What you will do:
Find the number of lines below in which the word "voor" occurs. Write only that number.

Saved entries

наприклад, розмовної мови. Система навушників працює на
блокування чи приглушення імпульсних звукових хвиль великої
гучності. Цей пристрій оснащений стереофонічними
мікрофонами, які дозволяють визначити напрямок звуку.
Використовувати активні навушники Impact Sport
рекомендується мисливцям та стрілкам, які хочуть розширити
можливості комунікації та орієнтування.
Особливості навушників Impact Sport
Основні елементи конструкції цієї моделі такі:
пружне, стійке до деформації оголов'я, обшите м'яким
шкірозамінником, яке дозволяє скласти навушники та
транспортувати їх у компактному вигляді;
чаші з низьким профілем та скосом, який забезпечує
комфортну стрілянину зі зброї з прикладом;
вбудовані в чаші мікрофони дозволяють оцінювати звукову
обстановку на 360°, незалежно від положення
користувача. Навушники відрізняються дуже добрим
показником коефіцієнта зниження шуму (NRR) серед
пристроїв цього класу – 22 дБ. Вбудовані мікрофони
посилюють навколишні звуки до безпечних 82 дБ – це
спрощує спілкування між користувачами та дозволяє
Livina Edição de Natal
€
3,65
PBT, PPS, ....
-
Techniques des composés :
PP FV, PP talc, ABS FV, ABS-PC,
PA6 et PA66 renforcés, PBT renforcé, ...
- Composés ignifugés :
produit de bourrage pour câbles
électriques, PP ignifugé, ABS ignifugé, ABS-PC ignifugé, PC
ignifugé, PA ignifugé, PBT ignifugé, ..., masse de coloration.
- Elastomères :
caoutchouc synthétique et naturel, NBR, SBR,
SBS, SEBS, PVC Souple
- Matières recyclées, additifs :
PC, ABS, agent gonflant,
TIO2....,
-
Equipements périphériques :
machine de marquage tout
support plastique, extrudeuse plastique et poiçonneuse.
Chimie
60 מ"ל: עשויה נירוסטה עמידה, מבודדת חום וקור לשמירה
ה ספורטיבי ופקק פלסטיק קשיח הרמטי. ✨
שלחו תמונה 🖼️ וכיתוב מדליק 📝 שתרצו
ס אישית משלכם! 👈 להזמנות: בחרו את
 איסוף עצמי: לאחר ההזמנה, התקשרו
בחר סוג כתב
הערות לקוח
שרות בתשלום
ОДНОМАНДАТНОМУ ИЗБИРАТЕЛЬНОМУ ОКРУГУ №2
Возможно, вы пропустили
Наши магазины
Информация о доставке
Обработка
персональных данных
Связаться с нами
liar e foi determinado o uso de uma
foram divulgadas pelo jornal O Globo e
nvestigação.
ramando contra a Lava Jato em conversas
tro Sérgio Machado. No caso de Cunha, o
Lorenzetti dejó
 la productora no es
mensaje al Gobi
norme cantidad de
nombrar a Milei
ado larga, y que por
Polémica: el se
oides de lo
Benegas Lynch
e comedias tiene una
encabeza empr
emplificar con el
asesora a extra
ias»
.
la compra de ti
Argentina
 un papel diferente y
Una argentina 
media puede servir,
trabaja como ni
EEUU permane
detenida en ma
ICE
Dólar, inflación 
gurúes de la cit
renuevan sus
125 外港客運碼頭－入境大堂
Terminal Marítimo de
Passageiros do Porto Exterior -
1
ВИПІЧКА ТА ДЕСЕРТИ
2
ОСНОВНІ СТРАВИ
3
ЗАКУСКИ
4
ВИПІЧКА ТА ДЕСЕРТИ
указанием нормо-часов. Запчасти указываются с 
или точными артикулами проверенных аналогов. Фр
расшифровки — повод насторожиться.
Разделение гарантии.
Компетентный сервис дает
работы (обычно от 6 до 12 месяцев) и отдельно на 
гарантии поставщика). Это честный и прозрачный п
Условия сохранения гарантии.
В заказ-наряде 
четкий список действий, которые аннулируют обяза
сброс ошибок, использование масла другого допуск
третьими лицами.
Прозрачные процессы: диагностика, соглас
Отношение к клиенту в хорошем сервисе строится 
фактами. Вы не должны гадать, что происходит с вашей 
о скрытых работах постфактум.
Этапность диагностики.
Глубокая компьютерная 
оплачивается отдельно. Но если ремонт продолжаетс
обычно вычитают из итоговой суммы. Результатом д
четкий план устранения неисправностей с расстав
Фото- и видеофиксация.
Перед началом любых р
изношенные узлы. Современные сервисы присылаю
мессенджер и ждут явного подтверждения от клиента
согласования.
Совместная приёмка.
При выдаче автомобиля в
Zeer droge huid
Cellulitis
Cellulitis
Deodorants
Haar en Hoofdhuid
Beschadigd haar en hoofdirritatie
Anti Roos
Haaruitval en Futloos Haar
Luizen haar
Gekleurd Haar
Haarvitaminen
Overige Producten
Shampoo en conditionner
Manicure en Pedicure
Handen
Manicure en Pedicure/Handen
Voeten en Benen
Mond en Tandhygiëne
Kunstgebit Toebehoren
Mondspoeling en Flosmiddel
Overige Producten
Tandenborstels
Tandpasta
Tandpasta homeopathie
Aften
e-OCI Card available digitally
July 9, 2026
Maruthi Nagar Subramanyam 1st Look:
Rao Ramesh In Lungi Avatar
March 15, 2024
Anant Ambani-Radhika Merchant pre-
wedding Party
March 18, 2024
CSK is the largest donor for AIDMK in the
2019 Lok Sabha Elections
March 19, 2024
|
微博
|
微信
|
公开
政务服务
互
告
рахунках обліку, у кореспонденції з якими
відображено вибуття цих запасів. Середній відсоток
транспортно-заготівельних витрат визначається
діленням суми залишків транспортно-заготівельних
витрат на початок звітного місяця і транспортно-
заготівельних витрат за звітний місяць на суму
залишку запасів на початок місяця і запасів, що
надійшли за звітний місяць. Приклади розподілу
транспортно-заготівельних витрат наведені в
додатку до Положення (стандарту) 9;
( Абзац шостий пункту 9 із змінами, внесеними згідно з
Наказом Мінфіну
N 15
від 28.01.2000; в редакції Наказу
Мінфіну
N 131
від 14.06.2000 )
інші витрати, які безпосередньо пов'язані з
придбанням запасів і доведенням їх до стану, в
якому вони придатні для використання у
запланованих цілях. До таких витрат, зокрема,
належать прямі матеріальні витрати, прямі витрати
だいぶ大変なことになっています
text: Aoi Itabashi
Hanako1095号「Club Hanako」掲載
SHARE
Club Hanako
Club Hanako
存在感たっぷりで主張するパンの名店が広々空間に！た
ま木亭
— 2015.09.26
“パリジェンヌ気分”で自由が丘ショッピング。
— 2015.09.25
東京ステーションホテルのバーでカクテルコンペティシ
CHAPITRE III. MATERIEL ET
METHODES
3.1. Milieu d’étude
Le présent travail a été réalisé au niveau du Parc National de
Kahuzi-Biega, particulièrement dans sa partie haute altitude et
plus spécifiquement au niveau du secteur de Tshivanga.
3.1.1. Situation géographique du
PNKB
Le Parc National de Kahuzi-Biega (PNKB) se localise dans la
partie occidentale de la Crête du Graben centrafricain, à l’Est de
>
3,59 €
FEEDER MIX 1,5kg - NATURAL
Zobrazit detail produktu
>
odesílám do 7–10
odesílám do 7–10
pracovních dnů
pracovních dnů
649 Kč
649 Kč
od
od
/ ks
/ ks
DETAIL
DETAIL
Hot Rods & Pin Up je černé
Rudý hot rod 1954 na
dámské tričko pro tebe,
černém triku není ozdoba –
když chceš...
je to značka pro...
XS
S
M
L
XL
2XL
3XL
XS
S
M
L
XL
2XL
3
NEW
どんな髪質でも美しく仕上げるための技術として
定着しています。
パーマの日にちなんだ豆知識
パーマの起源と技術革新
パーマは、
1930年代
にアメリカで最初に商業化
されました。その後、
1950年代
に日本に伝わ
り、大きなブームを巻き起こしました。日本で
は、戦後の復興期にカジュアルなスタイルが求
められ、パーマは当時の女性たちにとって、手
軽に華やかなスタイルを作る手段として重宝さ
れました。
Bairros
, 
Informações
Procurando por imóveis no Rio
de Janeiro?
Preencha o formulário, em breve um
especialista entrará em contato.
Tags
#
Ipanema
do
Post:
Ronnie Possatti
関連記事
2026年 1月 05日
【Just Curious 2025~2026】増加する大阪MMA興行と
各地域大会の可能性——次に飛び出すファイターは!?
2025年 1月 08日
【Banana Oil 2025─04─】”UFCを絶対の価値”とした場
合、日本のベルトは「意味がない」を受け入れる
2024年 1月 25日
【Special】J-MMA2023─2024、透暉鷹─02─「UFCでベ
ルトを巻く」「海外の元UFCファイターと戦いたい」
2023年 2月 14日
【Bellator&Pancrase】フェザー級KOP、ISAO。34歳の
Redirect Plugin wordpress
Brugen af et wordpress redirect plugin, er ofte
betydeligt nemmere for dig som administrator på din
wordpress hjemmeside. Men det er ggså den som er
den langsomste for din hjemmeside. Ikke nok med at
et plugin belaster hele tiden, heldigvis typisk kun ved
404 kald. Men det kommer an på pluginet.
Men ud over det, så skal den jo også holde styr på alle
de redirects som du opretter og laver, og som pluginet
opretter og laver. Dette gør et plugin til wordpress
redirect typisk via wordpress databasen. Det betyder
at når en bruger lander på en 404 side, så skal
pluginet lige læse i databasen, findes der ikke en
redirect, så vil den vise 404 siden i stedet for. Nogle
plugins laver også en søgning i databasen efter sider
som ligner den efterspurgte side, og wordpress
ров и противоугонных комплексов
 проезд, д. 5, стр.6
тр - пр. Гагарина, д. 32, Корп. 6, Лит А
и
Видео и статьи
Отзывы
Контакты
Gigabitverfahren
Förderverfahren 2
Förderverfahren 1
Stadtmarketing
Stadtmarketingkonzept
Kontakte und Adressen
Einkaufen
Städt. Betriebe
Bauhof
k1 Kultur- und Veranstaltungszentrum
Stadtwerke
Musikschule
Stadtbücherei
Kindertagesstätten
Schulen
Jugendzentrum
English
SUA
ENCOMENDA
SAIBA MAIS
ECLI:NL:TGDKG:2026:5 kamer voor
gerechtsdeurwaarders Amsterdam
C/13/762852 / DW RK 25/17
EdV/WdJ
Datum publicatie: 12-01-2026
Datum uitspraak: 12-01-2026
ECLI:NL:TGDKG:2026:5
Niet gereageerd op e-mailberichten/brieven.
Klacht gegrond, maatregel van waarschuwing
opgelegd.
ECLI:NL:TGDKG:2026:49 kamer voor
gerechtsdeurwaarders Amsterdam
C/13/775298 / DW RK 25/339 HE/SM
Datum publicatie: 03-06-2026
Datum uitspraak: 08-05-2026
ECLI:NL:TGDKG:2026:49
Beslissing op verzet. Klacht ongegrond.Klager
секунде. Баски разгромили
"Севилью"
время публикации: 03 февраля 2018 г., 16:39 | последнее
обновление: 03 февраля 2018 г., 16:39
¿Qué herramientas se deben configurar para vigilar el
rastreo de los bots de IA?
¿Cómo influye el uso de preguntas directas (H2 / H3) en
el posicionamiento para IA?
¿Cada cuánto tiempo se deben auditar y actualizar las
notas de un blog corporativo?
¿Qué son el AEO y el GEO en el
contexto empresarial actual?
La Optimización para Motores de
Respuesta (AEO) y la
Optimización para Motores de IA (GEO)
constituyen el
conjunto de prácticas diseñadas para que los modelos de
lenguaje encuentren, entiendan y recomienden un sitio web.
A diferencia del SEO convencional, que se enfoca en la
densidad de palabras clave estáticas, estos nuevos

Answer section:
2